‘TripAdvisor’ Proactively Invalidated Passwords They Found On “Lists Of Publicly Leaked Passwords”

TripAdvisor invalided their memebers' passwords that they saw on "lists of publicly leaked passwords" and sent affected members an email to ask them to reset their passwords.An email was sent to users whose passwords were invalidated by TripAdvisor. Photo: Paulo O | Flickr | CC BY 2.0

The popular travel guide and restaurant review website, Tripadvisor.com, have found out that some of their members’ passwords have been disclosed in previous data breaches, and they are proactively deactivating the passwords of the users they believe are affected by the unauthorized disclosures.

The company sent emails to the potential victims in order to warn their users regarding the data breach that they must be involved in and to let them know that TripAdvisor has disabled the current password they are using to log in to their accounts. The potential victims were requested by the website to change and reset their passwords for them to recover their accounts.

TripAdvisor, Inc. is a Massachusetts-based travel and restaurant website company that shows hotel and restaurant reviews, accommodation bookings, and other travel-related content. It also includes interactive travel forums. It is considered as the most significant “social travel website” in the world, with about 315 million reviewers (active and inactive) and about 500 million reviews of hotels, restaurants, attractions and other travel-related businesses.

According to TripAdvisor, the recipients of the notification emails had their accounts on “lists of publicly leaked passwords,” hence the company is invalidating those passwords in order to prevent potential credential stuffing attacks against the company and their users.

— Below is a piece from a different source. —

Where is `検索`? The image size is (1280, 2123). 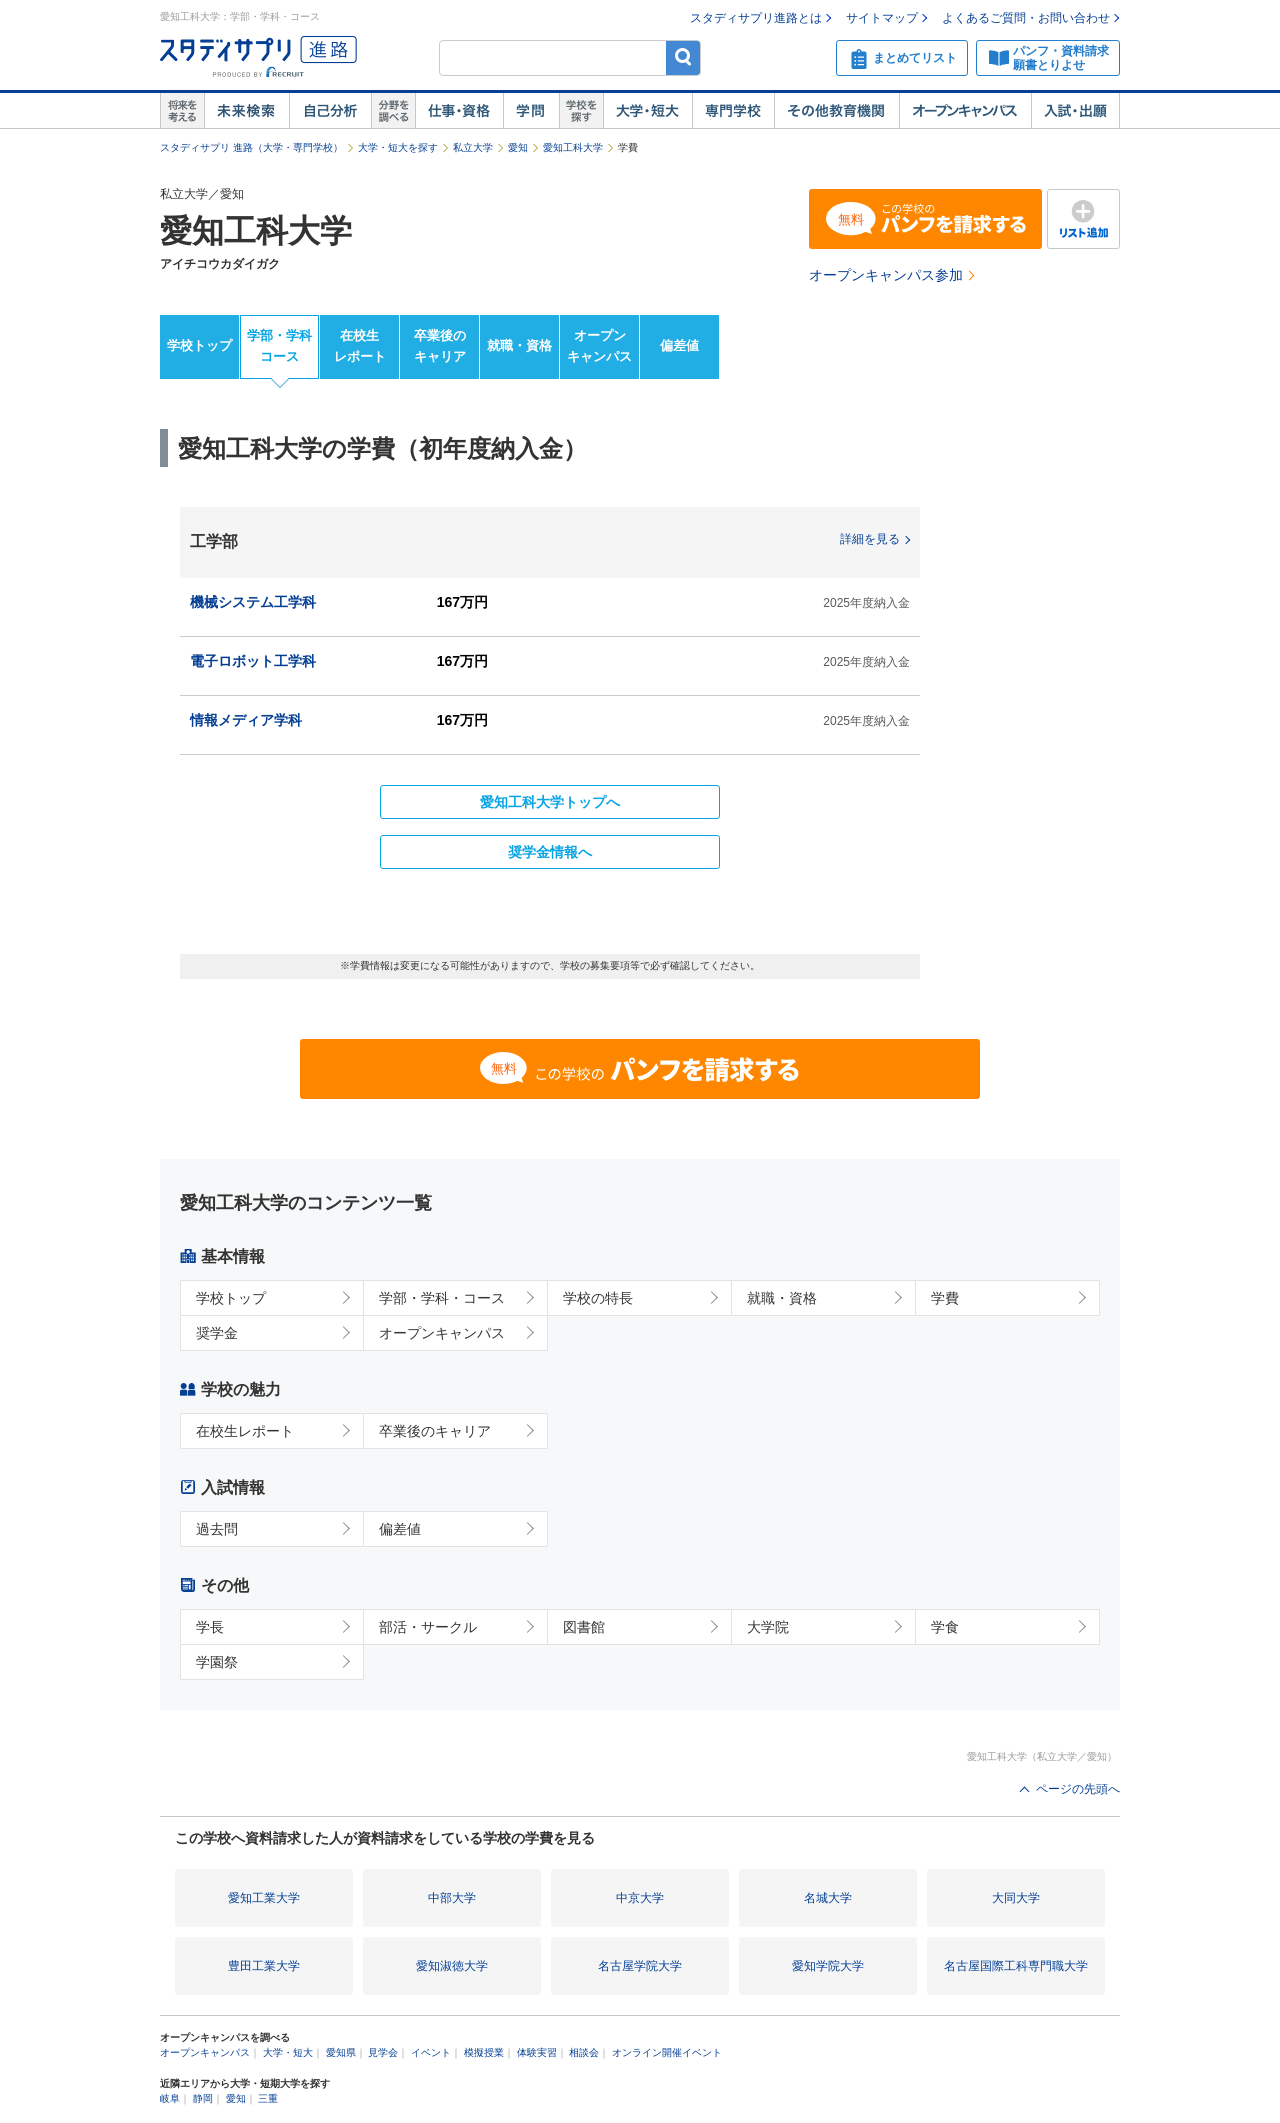 検索 is located at coordinates (683, 57).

A credential stuffing attack is when attackers compile username and passwords that were leaked from previous security breaches and use those credentials to try and gain access to other sites.

Photo: Bleepingcomputer.com

“As part of our ongoing efforts to protect your security, TripAdvisor recently compared our member databases with lists of publicly leaked passwords. Unfortunately, your email and password were included on a list of leaked passwords. As a result, to protect your TripAdvisor account, we have invalidated your password,” read TripAdvisor’s email notification.

As part of further security measures, TripAdvisor is encouraging the email recipients to change passwords in other services which uses the same password as that of their TripAdvisor accounts.

“Also, we recommend that you take additional steps for the safety of your other online accounts. If your discontinued TripAdvisor password is used on any other site or app, change your password on those sites/apps — and avoid using any password on more than one site,” they added.

TripAdvisor is not new in terms of controversies. From fraudulent reviews to fake restaurants, the platform has been the plague with issues involving their services. TripAdvisor has already blacklisted approximately 30 hotels for suspicious reviews, including a Cornwall hotel that bribed guests to leave positive reviews of the hotel.

TripAdvisor has stated that reviews are not posted to the website instantly, but are subject to a verification process which considers the IP address and email address of the author, and tries to detect any suspicious patterns or obscene or abusive language. As part of its commitment to accurate and honest reviews, the platform is also allowing users to report suspected fake reviews in the site.

But the question remains: Why are the members’ passwords exposed in the “lists of publicly leaked passwords.” One chance for this is that these affected users are using the same password in TripAdvisor as well as other service platforms. When another platform falls victim to a data breach that exposes the passwords of their members, those passwords are going to be available online for people to use for their consumption. This means that maliciously people who have the password can use the information to log in to other platforms where the same password was also set up. That is why it is crucial to employ uncommon password syntaxes in different platforms as to mitigate the effects whenever one platform becomes a victim of a compromise.